Visualizing Public Data: All about Traditional Markets in Seoul

SumMarket
8 min readApr 29, 2021

0. Motivation

Do you know what the convenience facilities of the traditional market are? I think you might don’t know what the market’s main products are or if there’s any parking lots nearby. It’s hard to know all of this information unless you are physically there. Traditional Markets don’t have real-time price information on the internet as large marts such as Costco, IKEA or Wal-Mart do.

To solve this inconvenience, we would like to visualize information that let us know what the main products of the traditional markets are. We used 2 kinds of public data: the latitude and the major products data of traditional markets.

1. Collecting Datasets

First, you need to collect data needed for visualization.

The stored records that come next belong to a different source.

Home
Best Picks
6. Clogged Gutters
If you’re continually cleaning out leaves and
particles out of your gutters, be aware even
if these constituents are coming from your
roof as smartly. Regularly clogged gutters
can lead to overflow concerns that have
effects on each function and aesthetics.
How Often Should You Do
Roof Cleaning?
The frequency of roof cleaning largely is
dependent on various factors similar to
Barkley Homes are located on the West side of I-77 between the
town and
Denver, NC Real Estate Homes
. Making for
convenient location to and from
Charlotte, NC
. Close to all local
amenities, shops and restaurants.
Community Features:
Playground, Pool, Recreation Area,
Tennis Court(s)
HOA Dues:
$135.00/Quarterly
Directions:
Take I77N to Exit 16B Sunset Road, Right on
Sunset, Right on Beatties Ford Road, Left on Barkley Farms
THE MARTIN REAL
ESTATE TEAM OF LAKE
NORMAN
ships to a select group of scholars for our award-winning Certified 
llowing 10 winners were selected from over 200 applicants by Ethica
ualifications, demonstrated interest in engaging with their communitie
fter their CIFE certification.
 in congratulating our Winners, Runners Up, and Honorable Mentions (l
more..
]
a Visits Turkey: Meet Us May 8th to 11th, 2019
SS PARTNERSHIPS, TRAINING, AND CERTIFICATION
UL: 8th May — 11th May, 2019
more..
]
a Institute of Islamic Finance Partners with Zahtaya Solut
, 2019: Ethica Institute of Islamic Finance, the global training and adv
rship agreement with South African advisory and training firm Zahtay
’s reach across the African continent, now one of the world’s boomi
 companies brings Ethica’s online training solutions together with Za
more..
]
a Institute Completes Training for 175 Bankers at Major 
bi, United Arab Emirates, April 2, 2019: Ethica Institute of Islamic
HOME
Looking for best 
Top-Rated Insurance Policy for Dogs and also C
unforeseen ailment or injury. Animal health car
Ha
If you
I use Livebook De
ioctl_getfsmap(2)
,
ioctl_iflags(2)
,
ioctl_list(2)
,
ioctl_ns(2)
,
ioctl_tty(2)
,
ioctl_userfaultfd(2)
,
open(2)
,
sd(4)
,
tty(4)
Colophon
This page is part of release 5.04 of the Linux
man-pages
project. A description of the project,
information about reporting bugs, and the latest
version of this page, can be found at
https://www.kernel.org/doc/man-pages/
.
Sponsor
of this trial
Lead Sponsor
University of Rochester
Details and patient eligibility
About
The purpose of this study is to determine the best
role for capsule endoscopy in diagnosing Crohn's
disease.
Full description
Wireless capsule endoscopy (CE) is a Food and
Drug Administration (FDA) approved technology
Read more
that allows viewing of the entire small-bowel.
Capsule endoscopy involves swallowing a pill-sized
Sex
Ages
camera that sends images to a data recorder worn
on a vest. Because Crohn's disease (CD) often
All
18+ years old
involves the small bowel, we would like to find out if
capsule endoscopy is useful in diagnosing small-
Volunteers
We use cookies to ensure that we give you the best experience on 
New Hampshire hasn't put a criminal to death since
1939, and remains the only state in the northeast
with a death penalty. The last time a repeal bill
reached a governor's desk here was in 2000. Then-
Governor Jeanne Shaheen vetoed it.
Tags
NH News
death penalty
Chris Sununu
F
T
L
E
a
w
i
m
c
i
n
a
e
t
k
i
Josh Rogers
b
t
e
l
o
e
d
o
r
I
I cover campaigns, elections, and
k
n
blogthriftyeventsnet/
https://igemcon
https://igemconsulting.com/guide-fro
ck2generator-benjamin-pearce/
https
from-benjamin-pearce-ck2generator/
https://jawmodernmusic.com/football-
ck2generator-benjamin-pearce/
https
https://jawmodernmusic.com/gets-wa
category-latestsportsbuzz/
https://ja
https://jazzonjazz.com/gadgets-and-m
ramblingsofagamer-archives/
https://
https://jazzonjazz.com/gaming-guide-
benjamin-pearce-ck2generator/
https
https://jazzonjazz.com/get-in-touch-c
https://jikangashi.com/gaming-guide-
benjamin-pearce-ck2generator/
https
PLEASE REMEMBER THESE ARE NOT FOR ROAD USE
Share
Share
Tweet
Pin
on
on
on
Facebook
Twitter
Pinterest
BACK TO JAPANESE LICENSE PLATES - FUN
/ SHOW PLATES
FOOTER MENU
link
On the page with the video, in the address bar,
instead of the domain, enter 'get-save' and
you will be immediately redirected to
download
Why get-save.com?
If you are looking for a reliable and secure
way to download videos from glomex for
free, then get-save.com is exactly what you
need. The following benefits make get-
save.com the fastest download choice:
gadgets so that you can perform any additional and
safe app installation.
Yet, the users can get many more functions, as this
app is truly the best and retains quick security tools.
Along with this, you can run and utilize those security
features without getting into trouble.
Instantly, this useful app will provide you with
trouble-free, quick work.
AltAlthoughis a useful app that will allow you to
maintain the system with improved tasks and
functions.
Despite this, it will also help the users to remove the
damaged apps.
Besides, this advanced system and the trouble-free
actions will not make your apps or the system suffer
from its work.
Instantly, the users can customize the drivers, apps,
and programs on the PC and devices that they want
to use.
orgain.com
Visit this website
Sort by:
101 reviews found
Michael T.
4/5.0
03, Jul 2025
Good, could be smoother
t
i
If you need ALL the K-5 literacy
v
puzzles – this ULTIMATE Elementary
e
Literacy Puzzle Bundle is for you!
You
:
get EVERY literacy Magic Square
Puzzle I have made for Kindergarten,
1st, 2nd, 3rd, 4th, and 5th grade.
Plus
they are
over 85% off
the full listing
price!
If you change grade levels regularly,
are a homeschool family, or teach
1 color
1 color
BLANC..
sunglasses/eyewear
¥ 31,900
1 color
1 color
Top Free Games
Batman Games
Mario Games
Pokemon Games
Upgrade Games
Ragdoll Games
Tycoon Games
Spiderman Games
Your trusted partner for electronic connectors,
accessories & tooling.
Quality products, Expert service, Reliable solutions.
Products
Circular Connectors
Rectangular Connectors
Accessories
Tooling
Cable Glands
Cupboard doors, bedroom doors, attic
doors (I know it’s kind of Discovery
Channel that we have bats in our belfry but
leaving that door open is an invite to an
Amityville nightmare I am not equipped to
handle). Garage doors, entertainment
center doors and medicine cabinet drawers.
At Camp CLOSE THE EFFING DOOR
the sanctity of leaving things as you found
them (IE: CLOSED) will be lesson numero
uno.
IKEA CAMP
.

The latest latitude data of traditional markets can be easily found in Seoul Open Data Platform(on 2021.02.14, http://data.seoul.go.kr/dataList/OA-1176/S/1/datasetView.do;jsessionid=9C06B2D4D0F1EFDFFAF54999673D9EF8.new_portal-svr-21)

The data providing general status of traditional markets, convenience facilities, merchant organization information, and main products were found on Public Data Portals. (on 2020.02.27, https://www.data.go.kr/data/15052837/fileData.do)

df1 = pd.read_csv("data/서울시 전통시장 현황.csv", encoding='CP949')
df1.shape

2. Preprocessing Datasets — The Latitude data

Then you need to organize data by extracting what you will use and making them be able to combine with the Convenience facility data.

2.1 Load Datasets

Load the data into an encoded format and put it in a variable called df1 to check the number of rows and columns. You could see that there’re 330 rows and 6 columns.

2.2 Remove unused columns

First, we checked the number of missing values and which columns the data were composed of. As a result, we could see that there were no missing values.

There are 6 columns in total, but we decided to organize them with the least number of columns to use.

columns1 = ['자치구명', '전통시장명', '주소명', '경도', '위도']df1 = df1[columns1].copy()
df1.shape

We don’t use the 자치구 code, so updated the df1 by designating only the columns except them, then we could see that the columns were reduced to five.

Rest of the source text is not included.